Je laisse à mes collègues spécialistes du droit le soin d’argumenter sur la manière dont la mesure qui, je l’espère, sera adoptée dans quelques instants, pourra évoluer en fonction de la lecture qu’en feront les juristes.
En revanche, je souhaite revenir sur la notion d’abus de droit. M. le ministre faisait référence au droit européen : la Cour de justice de l’Union européenne a fait pour la première fois de la lutte contre l’abus de droit un motif d’intérêt général.
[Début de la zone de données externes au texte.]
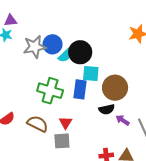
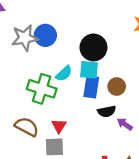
black circle: (80, 52) -> (93, 47), moved
cyan semicircle: (65, 55) -> (64, 74), moved
brown circle: (115, 88) -> (117, 87), size x0.6
blue rectangle: (80, 89) -> (91, 87), moved

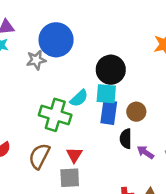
blue circle: (45, 35) -> (56, 40), moved, size x1.4
gray star: (25, 38) -> (36, 60), size x0.7
black semicircle: (107, 111) -> (126, 139), turned 102
brown semicircle: (27, 127) -> (39, 156), turned -90

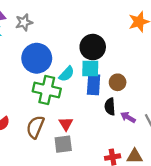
blue circle: (56, 40) -> (37, 58), moved
gray star: (36, 60) -> (24, 22), moved

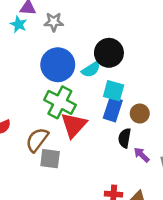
black circle: (93, 47) -> (109, 53), moved
cyan semicircle: (67, 74) -> (91, 70), moved
red triangle: (66, 124) -> (74, 125), moved, size x1.6
gray square: (63, 144) -> (50, 159), moved

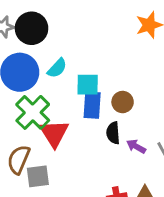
black circle: (109, 53) -> (32, 28), moved
green cross: (60, 102) -> (33, 112), turned 32

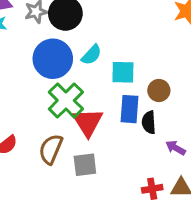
blue rectangle: (92, 105) -> (130, 109), moved
purple arrow: (136, 146) -> (176, 148), moved
gray square: (38, 176) -> (85, 165), moved

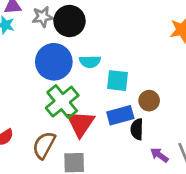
cyan semicircle: (91, 55) -> (90, 62), turned 40
blue rectangle: (130, 109) -> (120, 115), turned 65

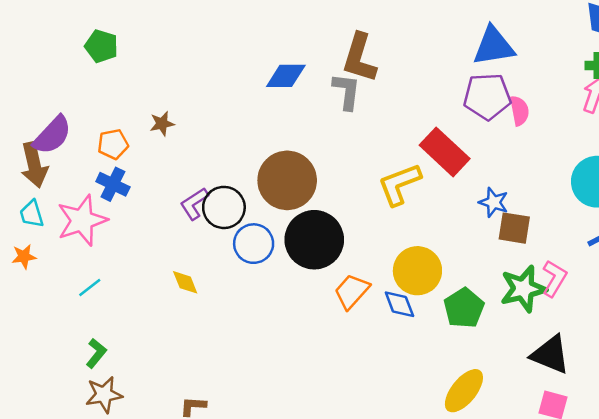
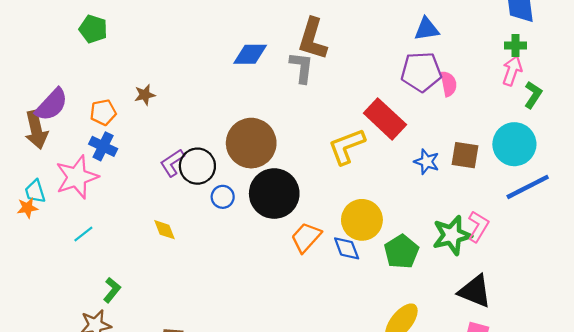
blue triangle: (494, 46) -> (427, 29), size x0.7
cyan trapezoid: (32, 214) -> (35, 191), moved
brown square: (514, 228) -> (465, 155), moved
blue circle: (254, 244) -> (223, 197), size x0.7
green L-shape: (96, 353) -> (112, 290), moved

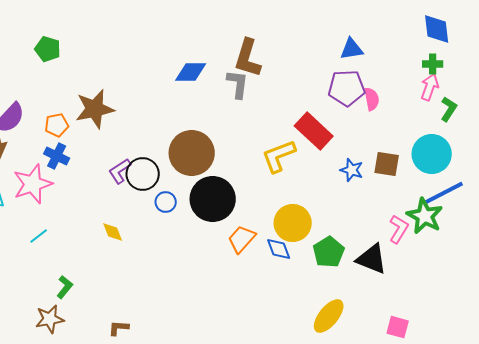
brown star: (145, 95) -> (95, 109), size x2.0
green star: (452, 235) -> (425, 216), moved, turned -30
black triangle: (475, 291) -> (372, 259), moved

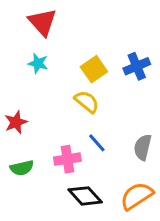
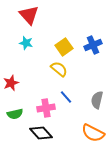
black diamond: (85, 196) -> (41, 133), moved
orange semicircle: (137, 196) -> (93, 133), turned -120

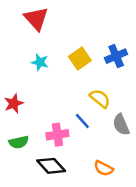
cyan star: (26, 43) -> (40, 62), moved
yellow semicircle: (59, 69) -> (100, 98), moved
gray semicircle: (97, 100) -> (121, 125), turned -36
orange semicircle: (93, 133) -> (104, 168), moved, size x0.7

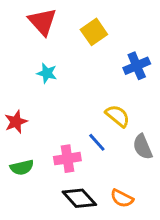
yellow square: (80, 59) -> (94, 32), moved
black diamond: (51, 166) -> (79, 198), moved

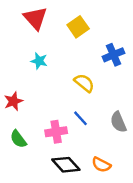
yellow semicircle: (118, 116) -> (84, 83), moved
green semicircle: (22, 167) -> (18, 139), turned 66

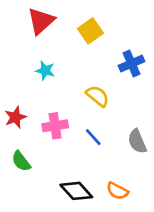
red triangle: (35, 18) -> (41, 21), turned 30
pink cross: (56, 132) -> (55, 126), moved

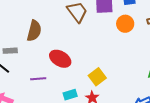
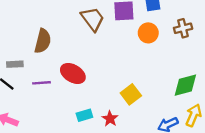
yellow square: (97, 77) -> (131, 94), moved
purple line: (38, 79) -> (42, 83), moved

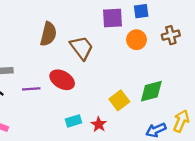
brown trapezoid: (93, 19) -> (82, 48), moved
brown semicircle: (43, 41) -> (48, 34), moved
green diamond: (185, 85) -> (151, 91), moved

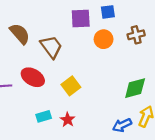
brown semicircle: (48, 34) -> (20, 34), turned -55
green diamond: (151, 91) -> (135, 88), moved
yellow square: (119, 100) -> (71, 86), moved

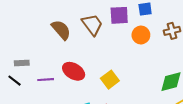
brown trapezoid: (51, 47) -> (92, 25), moved

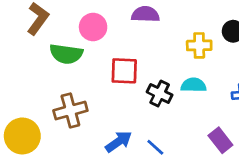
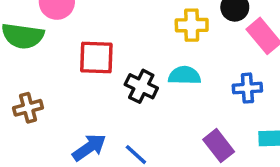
brown cross: (70, 111) -> (28, 108), size x0.7

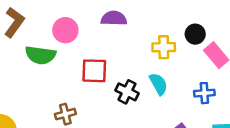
cyan semicircle: (184, 75) -> (158, 84), turned 60
brown cross: (28, 108) -> (65, 114), moved

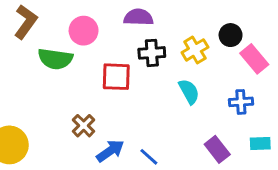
yellow cross: (164, 47) -> (195, 50), turned -30
black cross: (127, 92) -> (152, 53), moved, turned -30
brown cross: (65, 114) -> (84, 126), turned -30

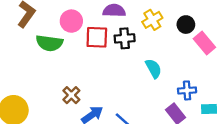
yellow cross: (195, 50) -> (152, 20), moved
red square: (116, 77) -> (97, 37), moved
blue cross: (241, 102) -> (187, 90), moved

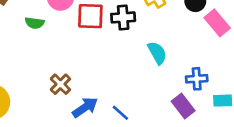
green semicircle: (49, 43) -> (35, 23), size x0.6

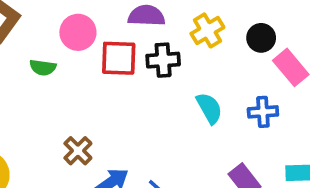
blue cross: (197, 79) -> (263, 112), moved

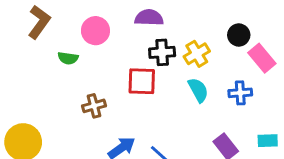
yellow cross: (207, 30) -> (197, 54), moved
red square: (119, 58) -> (142, 81), moved
brown cross: (78, 151) -> (94, 106), moved, turned 30

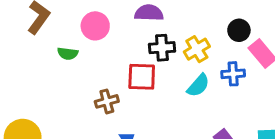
cyan semicircle: (198, 90) -> (198, 85), turned 70
blue cross: (240, 93) -> (233, 74), moved
brown cross: (94, 106) -> (107, 101), moved

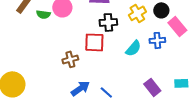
yellow cross: (197, 49) -> (137, 13), moved
green semicircle: (68, 54) -> (43, 14), moved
Voilà pour la lecture juridique et européenne de cette notion.
Je voudrais en faire une lecture politique : que signifie réellement l’abus de droit ? Il s’agit d’individus, de responsables, d’entreprises qui connaissent le droit, qui connaissent l’esprit de la loi et qui connaissent le pacte social et républicain, et qui, pourtant, choisissent d’en abuser. Chose extraordinaire ! Voici des gens qui, en toute connaissance de cause, décident d’abuser des possibilités, ou plutôt de la souplesse – comme le disait M. Cherki – de la loi. Et pourquoi en abusent-ils ? Pour ne pas respecter le pacte social et républicain en France ou le pacte social d’autres pays européens. En France, par exemple, huit des quarante entreprises cotées au CAC 40 ne s’acquittent pas de l’impôt sur les sociétés parce qu’elles abusent du droit français. De même, un patron de grande entreprise, en créant une fondation en Belgique pour que ses enfants échappent à l’impôt sur l’héritage en France, abuse du droit français qui lui donne cette possibilité d’aller circuler en Belgique. Je pourrais donner bien d’autres exemples.
Nous souhaitons donc que l’État ne reste pas impuissant face à tous ceux qui, en connaissance de cause, abusent de notre droit.